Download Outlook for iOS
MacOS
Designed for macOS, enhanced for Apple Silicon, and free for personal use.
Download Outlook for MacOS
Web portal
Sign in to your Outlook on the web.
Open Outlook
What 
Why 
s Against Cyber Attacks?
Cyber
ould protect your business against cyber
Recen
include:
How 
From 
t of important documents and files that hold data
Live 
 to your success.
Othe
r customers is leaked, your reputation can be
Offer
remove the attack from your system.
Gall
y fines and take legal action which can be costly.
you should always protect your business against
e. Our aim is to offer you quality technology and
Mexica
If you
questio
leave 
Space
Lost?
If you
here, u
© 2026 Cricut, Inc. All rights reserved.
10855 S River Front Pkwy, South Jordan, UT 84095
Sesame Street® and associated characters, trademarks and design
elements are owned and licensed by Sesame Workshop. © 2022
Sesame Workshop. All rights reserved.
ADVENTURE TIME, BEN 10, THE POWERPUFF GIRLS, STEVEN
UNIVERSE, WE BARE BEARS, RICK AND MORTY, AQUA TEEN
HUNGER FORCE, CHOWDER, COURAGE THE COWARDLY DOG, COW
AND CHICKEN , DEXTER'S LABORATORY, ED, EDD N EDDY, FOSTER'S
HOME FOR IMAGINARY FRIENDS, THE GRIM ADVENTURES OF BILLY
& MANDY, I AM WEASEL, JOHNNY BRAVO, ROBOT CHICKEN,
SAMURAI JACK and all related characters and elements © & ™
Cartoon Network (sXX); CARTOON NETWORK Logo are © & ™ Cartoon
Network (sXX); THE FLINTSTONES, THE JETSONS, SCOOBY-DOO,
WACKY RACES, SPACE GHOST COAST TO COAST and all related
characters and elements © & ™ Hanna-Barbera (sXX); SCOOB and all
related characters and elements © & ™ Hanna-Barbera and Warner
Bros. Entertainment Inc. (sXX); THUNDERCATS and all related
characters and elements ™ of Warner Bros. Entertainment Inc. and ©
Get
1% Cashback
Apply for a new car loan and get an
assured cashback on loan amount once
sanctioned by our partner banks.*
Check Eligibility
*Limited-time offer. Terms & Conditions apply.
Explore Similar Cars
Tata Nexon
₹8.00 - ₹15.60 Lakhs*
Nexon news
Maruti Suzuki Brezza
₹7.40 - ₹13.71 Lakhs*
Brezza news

============================================================

◆ **Prompt**: Your answer must be a copy of every line in the data above that holds the string "business".

◆ **Result**:
ould protect your business against cyber
you should always protect your business against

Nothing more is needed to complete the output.